Darksiders III has finally been revealed after vague comments made over the years. Players will take on the role of the Horseman Fury as she travels to Earth to kill off the Seven Deadly Sins that have laid waste to the planet after baby brother War sort of broke everything and started the Apocalypse way in advance. Given that it’s set roughly during the same time as the second game, which is set before the first game (yeah, have fun working that out), you can likely guess the ending if you’ve played at least one of the other games.
So, spoilers for Darksiders I and II: in the first game, War breaks the Seventh Seal of the Apocalypse and is restored to full power. Furious with the Charred Council for framing him, he declares that he’ll take the fight to them, but he won’t do it alone. In the background, you see three comets fall down to Earth, signifying the arrival of the other three Horsemen: Death (who gave his life to restore his humanity at the end of the second game), Fury, and Strife. The music swells as the three comets shoot towards the screen, cutting to black and giving the game one of the coolest and most promising endings in all of modern gaming. Given that the Horsemen are the last of their kind, the Nephilim, and what we’ve seen of two of the Horsemen at their full power is pretty great, the promise of all four of them together was a juicy one.
That’s a kickass ending, one that the series has basically been basing its entire future on. Darksiders II ended similarly, relaying the first game’s ending for newcomers and showing the Four Horsemen standing together, the promise of more adventures to come. It ramped things up even further by showing Lilith–ostensibly the mother of the Nephilim–conversing with a Prince (let’s assume he’s Lucifer or the universe equivalent to the Devil’s son) angry at Death restoring humanity. The pieces are all in place for an eventually epic confrontation between the Horsemen and the (even more) forces of evil in a war between Heaven and Hell. But “eventually” is the key word here, and there’s going to be a point where we’ll need to make genuine progress in this story for it to feel impactful.
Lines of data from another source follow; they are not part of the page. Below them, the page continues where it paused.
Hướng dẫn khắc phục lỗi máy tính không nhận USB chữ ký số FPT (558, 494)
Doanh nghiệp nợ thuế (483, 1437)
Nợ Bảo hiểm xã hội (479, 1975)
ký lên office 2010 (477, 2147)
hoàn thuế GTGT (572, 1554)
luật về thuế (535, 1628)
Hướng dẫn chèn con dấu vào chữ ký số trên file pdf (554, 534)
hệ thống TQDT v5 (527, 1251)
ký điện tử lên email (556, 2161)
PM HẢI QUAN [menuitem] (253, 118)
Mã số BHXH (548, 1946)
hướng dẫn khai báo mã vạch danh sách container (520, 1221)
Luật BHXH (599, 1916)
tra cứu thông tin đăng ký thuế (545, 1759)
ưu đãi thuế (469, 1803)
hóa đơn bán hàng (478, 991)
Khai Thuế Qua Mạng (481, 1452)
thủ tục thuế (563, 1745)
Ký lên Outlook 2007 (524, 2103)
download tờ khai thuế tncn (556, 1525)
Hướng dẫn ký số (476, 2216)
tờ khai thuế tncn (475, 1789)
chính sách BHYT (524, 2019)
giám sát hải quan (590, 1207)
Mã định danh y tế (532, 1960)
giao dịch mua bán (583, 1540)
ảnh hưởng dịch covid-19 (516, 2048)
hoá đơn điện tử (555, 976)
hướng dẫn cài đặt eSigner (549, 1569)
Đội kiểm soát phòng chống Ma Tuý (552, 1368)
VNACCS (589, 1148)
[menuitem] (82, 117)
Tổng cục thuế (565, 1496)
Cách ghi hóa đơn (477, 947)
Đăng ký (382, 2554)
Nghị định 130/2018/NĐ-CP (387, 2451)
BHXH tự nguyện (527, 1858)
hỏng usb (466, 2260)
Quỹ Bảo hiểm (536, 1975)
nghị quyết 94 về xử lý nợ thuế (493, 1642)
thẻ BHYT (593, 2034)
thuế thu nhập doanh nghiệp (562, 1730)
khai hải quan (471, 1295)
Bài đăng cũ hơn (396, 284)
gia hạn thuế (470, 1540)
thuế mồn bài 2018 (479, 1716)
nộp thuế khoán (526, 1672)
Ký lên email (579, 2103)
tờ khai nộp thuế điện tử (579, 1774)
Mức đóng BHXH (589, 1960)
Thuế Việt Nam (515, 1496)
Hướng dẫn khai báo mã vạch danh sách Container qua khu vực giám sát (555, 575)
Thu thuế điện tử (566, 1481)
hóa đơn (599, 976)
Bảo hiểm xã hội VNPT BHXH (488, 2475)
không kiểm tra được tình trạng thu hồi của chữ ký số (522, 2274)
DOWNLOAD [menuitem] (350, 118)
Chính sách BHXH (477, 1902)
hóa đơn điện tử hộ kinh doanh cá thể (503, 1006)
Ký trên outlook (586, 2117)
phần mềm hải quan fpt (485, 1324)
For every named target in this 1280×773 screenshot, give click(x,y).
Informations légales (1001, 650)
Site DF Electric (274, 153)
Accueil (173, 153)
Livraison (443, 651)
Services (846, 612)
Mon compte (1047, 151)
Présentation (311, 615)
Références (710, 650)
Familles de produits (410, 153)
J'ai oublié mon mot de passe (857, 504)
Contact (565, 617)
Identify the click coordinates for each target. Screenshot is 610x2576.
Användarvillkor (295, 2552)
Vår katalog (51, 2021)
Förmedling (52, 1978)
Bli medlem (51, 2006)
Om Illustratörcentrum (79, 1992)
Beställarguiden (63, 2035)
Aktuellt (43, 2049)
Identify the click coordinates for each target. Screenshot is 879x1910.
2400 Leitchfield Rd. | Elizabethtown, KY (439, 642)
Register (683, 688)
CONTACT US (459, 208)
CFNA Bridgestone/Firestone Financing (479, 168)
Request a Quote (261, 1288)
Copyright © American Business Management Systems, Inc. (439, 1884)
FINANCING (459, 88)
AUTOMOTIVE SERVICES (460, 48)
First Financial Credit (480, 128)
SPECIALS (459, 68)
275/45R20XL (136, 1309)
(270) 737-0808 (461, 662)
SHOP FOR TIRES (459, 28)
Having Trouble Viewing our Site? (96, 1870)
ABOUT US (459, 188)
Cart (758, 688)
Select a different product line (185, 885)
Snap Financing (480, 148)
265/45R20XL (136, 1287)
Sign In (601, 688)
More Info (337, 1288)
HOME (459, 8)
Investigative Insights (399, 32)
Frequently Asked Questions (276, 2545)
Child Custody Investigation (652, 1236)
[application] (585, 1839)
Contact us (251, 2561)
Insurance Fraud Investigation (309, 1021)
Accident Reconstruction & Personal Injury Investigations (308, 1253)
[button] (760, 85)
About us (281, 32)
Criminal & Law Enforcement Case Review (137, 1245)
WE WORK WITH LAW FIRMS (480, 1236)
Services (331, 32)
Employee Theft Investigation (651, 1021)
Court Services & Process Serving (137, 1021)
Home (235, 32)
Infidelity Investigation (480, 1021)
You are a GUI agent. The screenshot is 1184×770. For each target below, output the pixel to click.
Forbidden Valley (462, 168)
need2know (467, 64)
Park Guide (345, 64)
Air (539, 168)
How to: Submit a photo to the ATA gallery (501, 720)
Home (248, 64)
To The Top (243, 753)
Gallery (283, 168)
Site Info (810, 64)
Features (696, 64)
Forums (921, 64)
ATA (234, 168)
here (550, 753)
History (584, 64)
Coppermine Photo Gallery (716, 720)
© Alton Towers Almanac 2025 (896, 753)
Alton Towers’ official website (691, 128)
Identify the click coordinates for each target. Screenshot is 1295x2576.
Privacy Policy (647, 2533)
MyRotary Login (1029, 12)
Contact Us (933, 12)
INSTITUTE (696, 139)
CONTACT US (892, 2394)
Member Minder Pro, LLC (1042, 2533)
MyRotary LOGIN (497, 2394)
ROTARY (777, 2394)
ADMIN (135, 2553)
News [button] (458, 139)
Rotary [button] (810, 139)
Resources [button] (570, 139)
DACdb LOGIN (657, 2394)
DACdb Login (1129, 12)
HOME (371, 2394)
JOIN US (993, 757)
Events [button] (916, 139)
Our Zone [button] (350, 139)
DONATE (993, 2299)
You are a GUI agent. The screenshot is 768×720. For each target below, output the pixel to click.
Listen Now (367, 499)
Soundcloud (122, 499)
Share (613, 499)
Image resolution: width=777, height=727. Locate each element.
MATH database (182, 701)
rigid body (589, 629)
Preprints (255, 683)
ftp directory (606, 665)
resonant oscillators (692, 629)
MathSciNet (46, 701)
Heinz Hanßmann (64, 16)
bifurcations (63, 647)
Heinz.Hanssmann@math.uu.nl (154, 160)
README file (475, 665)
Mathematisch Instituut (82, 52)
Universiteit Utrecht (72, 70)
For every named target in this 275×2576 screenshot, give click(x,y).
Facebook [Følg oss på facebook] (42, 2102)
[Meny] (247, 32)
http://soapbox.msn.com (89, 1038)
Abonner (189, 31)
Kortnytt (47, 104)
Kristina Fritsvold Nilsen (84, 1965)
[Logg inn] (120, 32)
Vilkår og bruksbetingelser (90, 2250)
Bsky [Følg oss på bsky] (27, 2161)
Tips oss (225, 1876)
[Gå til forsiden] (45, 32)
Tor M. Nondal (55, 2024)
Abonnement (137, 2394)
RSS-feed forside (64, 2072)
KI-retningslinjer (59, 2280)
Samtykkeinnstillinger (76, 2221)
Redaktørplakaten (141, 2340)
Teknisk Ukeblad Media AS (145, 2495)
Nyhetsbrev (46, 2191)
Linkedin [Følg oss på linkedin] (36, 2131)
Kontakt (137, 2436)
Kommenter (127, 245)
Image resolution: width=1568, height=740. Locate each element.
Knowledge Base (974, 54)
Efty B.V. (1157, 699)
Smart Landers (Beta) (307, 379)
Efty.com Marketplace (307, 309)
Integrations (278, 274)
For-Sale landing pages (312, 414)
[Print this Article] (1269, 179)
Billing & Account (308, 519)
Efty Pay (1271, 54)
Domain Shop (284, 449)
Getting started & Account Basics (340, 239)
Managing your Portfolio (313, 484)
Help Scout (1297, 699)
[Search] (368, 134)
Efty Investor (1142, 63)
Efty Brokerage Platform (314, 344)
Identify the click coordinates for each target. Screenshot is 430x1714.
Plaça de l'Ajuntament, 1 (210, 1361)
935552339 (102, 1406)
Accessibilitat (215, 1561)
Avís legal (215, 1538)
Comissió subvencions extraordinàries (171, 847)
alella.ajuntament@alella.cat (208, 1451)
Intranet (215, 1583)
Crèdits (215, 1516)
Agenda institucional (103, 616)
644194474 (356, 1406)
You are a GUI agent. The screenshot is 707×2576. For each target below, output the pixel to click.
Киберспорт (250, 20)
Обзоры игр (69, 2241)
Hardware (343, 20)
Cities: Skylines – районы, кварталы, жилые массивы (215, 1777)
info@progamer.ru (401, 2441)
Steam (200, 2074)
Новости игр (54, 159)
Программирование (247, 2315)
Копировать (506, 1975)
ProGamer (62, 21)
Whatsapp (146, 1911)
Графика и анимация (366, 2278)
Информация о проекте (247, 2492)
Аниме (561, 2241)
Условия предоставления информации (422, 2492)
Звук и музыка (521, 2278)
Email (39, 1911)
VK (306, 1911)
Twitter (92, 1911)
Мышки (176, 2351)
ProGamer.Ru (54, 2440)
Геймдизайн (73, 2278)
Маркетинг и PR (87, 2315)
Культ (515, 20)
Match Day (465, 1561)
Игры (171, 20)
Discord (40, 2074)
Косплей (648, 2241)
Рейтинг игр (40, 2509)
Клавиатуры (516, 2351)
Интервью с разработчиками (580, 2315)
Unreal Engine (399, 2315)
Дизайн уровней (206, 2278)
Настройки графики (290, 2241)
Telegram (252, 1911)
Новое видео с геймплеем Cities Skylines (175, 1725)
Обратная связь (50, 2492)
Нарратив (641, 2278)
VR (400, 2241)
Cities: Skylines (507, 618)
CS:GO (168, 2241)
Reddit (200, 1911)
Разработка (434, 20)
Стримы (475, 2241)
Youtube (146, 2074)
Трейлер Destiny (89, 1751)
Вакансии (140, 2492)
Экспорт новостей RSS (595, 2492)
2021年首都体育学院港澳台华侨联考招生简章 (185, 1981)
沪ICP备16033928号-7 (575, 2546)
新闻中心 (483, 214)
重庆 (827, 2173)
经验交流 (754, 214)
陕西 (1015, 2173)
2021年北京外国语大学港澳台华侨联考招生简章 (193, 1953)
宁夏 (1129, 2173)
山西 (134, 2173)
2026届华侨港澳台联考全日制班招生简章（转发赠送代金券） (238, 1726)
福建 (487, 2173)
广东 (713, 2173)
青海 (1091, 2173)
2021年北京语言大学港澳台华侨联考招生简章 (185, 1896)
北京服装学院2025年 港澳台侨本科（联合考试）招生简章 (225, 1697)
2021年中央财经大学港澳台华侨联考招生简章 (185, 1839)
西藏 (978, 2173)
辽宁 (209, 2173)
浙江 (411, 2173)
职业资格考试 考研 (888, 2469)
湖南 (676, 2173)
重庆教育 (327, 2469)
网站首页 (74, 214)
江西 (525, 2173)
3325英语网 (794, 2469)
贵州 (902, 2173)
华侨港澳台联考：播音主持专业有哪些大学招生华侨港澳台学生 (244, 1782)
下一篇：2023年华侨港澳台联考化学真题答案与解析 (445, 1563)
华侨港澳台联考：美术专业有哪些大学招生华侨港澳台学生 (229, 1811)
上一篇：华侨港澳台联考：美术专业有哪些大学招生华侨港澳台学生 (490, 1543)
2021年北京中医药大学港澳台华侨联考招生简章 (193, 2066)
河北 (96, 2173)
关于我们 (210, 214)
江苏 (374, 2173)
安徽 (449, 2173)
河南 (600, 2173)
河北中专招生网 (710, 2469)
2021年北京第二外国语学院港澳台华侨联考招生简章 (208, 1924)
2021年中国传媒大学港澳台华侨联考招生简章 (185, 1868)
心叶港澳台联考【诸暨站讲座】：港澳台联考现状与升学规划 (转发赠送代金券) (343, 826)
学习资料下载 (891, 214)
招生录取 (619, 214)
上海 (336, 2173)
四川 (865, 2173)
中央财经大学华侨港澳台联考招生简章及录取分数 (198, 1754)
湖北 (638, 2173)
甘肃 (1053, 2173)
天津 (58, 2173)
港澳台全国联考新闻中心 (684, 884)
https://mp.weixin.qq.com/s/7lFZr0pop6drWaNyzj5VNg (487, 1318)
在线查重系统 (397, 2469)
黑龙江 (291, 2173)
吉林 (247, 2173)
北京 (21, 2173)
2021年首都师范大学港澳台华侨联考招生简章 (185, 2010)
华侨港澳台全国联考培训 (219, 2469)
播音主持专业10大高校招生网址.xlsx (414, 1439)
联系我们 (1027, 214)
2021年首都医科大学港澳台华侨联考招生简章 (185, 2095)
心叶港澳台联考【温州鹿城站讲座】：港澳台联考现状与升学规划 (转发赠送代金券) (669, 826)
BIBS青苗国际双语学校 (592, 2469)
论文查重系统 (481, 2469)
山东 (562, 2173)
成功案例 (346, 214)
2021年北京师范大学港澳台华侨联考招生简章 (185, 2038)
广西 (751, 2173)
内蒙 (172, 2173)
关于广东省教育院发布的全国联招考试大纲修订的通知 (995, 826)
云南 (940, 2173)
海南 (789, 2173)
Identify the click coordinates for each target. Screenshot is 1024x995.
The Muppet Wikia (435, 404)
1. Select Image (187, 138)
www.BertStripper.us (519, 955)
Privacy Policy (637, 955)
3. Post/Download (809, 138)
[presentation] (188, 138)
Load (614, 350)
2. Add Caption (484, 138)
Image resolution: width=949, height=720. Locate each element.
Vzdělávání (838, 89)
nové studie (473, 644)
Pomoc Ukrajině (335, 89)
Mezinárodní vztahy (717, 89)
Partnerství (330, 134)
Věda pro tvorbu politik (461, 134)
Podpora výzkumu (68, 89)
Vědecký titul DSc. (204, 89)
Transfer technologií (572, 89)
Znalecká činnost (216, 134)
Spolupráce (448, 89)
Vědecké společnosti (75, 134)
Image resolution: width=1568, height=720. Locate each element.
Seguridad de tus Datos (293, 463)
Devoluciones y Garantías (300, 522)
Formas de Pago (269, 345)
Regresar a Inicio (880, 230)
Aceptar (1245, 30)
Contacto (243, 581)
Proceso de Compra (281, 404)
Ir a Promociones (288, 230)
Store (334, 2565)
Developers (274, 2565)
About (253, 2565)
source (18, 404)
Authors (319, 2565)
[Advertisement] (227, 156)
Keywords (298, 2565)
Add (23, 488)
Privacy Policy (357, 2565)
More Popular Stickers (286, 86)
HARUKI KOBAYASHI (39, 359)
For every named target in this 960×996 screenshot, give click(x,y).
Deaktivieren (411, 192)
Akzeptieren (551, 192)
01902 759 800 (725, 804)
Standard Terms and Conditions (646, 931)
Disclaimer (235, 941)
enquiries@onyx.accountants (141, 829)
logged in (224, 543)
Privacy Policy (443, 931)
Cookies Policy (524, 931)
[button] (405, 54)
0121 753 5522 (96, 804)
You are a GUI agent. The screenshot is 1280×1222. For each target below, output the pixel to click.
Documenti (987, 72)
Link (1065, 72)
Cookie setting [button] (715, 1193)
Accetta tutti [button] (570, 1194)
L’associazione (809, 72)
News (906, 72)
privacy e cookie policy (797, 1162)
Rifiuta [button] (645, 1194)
Don’t get me wrong, I’m very glad that we’re getting a Darksiders III. Even when you take the remasters of the first two games into account, the possibility of a follow-up felt like a pipe dream not dissimilar to KOTOR 3 or Agent. Under the circumstances, this is the best thing that could’ve happened. But this “one Horseman gets a game to themselves” story runs the risk of feeling like the developers don’t entirely know where to take things going forward. That’s not to say that Fury’s solo outing couldn’t give us something interesting to work with–she seems to have the worst relationship with War, which makes sense after he nearly killed her–it just feels weird that as much as these four are seen together in outside media, the games have yet to really capitalize on this. In the first two games, this was easily justified by War being the only one to pay for his crimes, and Death loved–or whatever counts as love for these guys– his brother more than Fury or Strife apparently did, hence why he went on a solo quest to prove his innocence.
Going off the information released so far, Darksiders III seems like a missed opportunity to not include Strife alongside Fury’s bounty hunt. Not only would it be a good indicator of how the developers plan on having co-op work when they eventually bring all the Horsemen together and know what we’re in for in terms of combat, but it’d just be nice to see a brother/sister duo roaming the world and killing demons. It’s not something you always see in big budget games especially–NieR: Automata’s 2B and 9S are that way, until they… aren’t–and since Death is the oldest and seems to be closest to War, the younger brother, one has to imagine that the middle two siblings connect with one another more than they do with the others. (Plus, we still need to find out just how Strife’s guns ended up out of his possession.)
The promise of Darksiders as a franchise has been one of playing alongside your friends as the most powerful beings in existence. While I’m still very much into the idea of becoming a giant, flaming dragon or a giant Reaper with an equally giant scythe or whatever Fury and Strife’s ultimate forms are, there needs to be some actual progression to the Horsemen meeting up. Even if this means that Strife’s solo outing has to be a $15 digital expansion, that would be more preferable than stretching out a story and not getting to the main event. The Horsemen have been in the stable long enough, and it’s time to let them all ride together once more.